# 16.2 RDD Estimation: Kernels and Bandwidth

**Chapter**: 16 - Regression Discontinuity Design  
**Section**: 2 - Local Linear Regression  
**Facure Source**: 16-Regression-Discontinuity-Design.ipynb  
**Version**: 1.0.0  
**Last Validated**: 2026-01-09

---

## Table of Contents

1. [Facure's Intuition](#1-facures-intuition)
   - 1.1 [The Bandwidth Tradeoff](#11-the-bandwidth-tradeoff)
   - 1.2 [Kernel Weighting](#12-kernel-weighting)
2. [Formal Treatment](#2-formal-treatment)
   - 2.1 [Local Linear Regression](#21-local-linear-regression)
   - 2.2 [The Triangular Kernel](#22-the-triangular-kernel)
   - 2.3 [Optimal Bandwidth Selection](#23-optimal-bandwidth-selection)
3. [Numeric Demonstration](#3-numeric-demonstration)
   - 3.1 [Kernel Weighting in Action](#31-kernel-weighting-in-action)
   - 3.2 [Bandwidth Sensitivity](#32-bandwidth-sensitivity)
4. [Implementation](#4-implementation)
5. [Interview Appendix](#5-interview-appendix)
6. [References](#6-references)

---

In [None]:
# Standard imports via common module
import sys
sys.path.insert(0, '../..')

from facure_augment.common import (
    np, pd, plt, sm, smf,
    load_facure_data,
    set_notebook_style,
    ols_summary_table,
    create_tufte_figure,
    TUFTE_PALETTE,
)

set_notebook_style()

---

## 1. Facure's Intuition

> **Interview Relevance**: Bandwidth selection is the core practical challenge in RDD. Understanding the bias-variance tradeoff and kernel weighting shows methodological sophistication.

### 1.1 The Bandwidth Tradeoff

Facure presents the fundamental RDD dilemma:

**Narrow bandwidth** (use only observations very close to cutoff):
- ✓ More credible "local randomization"
- ✓ Less bias from functional form misspecification
- ✗ Few observations → high variance

**Wide bandwidth** (use more observations):
- ✓ More data → lower variance
- ✗ Farther observations are less comparable
- ✗ More sensitive to functional form assumptions

### 1.2 Kernel Weighting

Solution: **Weight observations by distance from cutoff.**

Observations closer to the cutoff get more weight.
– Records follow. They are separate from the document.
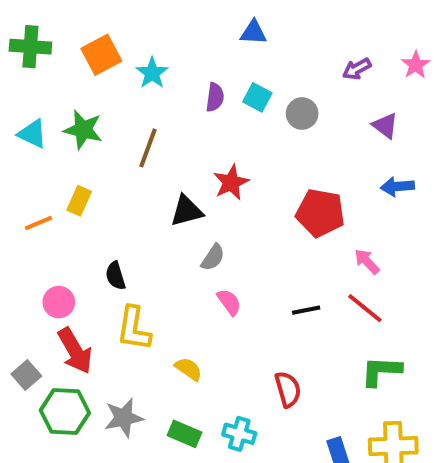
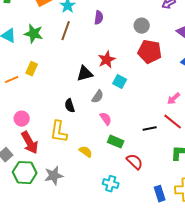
cyan square: (257, 97) -> (120, 82), moved
brown line: (148, 148) -> (66, 31), moved
red pentagon: (320, 213) -> (150, 52), moved
pink arrow: (367, 262) -> (174, 99), turned -88
black semicircle: (116, 276) -> (70, 106), moved
black line: (306, 310) -> (150, 129), moved
red semicircle: (288, 389) -> (135, 162), turned -30
green rectangle: (184, 434) -> (116, 142), moved

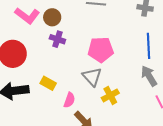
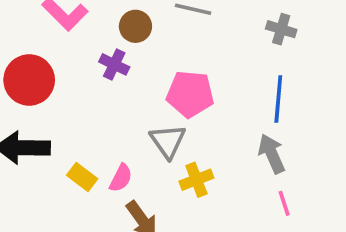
brown circle: (52, 17) -> (135, 26), moved
yellow rectangle: (48, 83) -> (82, 177), moved

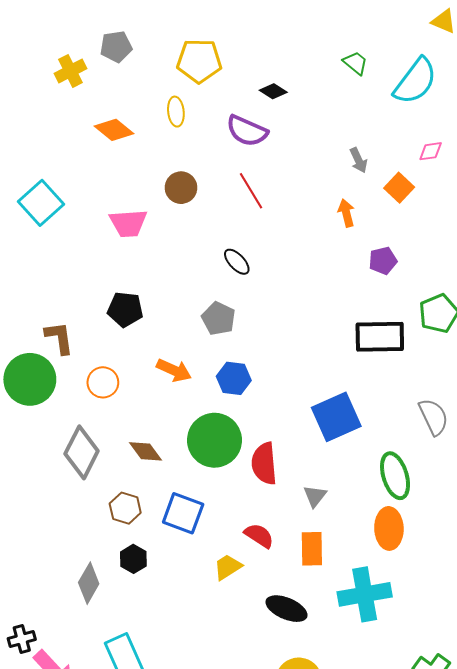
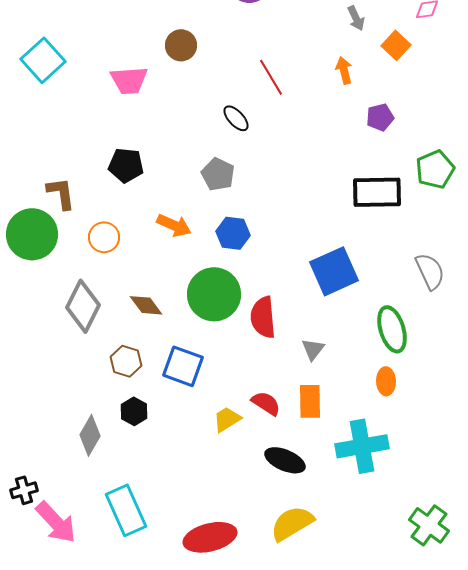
red line: (251, 191) -> (271, 77), moved
orange ellipse: (389, 528) -> (386, 381), size x0.7
red semicircle: (259, 536) -> (266, 403), moved

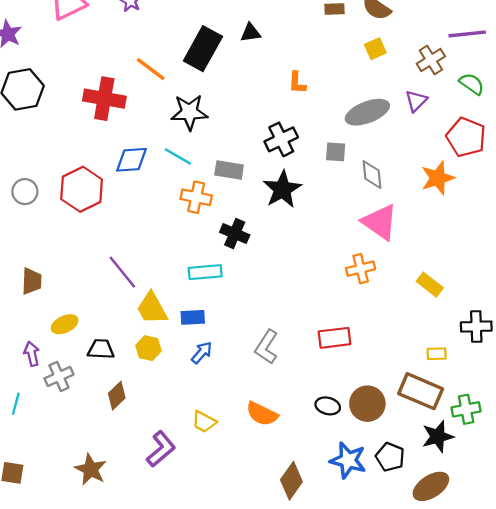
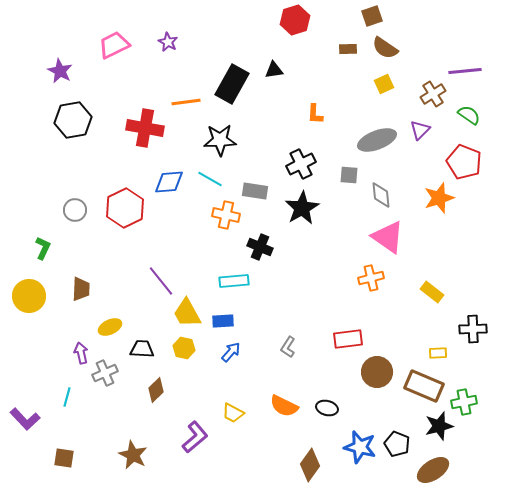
orange line: (151, 69) -> (186, 102), turned -44
gray L-shape: (266, 347) -> (288, 347), size x0.7
brown circle: (367, 404) -> (377, 372), moved
black ellipse: (328, 406) -> (327, 408), moved

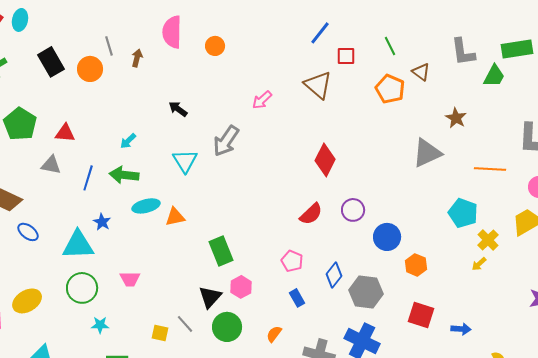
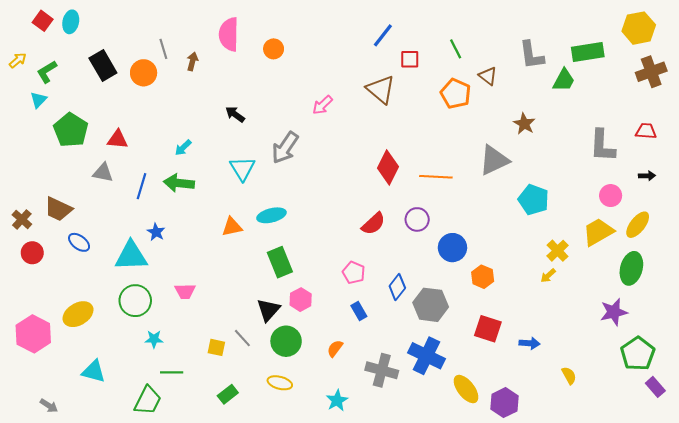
orange line: (490, 169) -> (436, 177), moved
cyan ellipse: (146, 206) -> (271, 215), moved
cyan pentagon: (463, 213) -> (534, 200), moved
This balances:
- Using nearby observations (credibility)
- Including more data (precision)

★ Insight ─────────────────────────────────────
- Bandwidth controls the bias-variance tradeoff
- Kernel weights make the transition smooth
- No single "correct" bandwidth—sensitivity analysis is essential
─────────────────────────────────────────────────

---

## 2. Formal Treatment

### 2.1 Local Linear Regression

The RDD estimator uses **local linear regression**: fit separate lines on each side of the cutoff.

**Estimator**:

$$\hat{\tau} = \hat{\mu}_+ - \hat{\mu}_-$$

where $\hat{\mu}_+$ and $\hat{\mu}_-$ are the predicted values at the cutoff from regressions on each side.
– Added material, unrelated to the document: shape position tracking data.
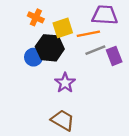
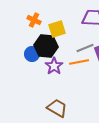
orange line: (88, 34) -> (79, 62), moved
purple star: (65, 83) -> (54, 66), moved

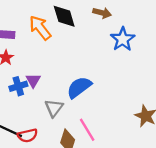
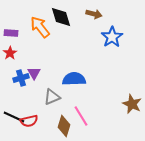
blue semicircle: (79, 87) -> (74, 79), turned 35
gray triangle: (54, 108) -> (52, 97), turned 30

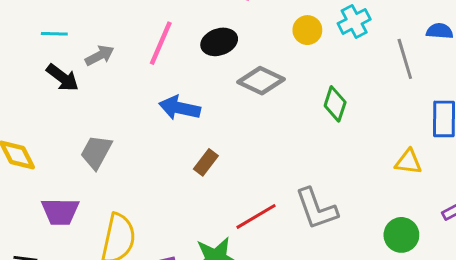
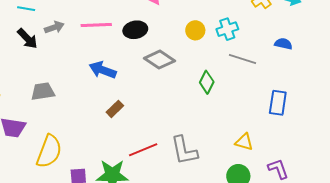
pink line: (161, 43) -> (96, 25), turned 56
gray line: (405, 59) -> (243, 59), moved, turned -64
gray trapezoid: (96, 152) -> (43, 91), turned 45
yellow triangle: (408, 162) -> (244, 142), moved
**Weighted Least Squares formulation**:

$$\min_{\alpha, \beta, \tau, \delta} \sum_{i=1}^n K\left(\frac{R_i - c}{h}\right) \left[Y_i - \alpha - \beta(R_i - c) - \tau D_i - \delta D_i(R_i - c)\right]^2$$

where:
- $K(\cdot)$: Kernel function (weights)
- $h$: Bandwidth
- $R_i - c$: Centered running variable
- $D_i = \mathbf{1}\{R_i \geq c\}$: Treatment indicator

The coefficient $\tau$ is the RDD estimate.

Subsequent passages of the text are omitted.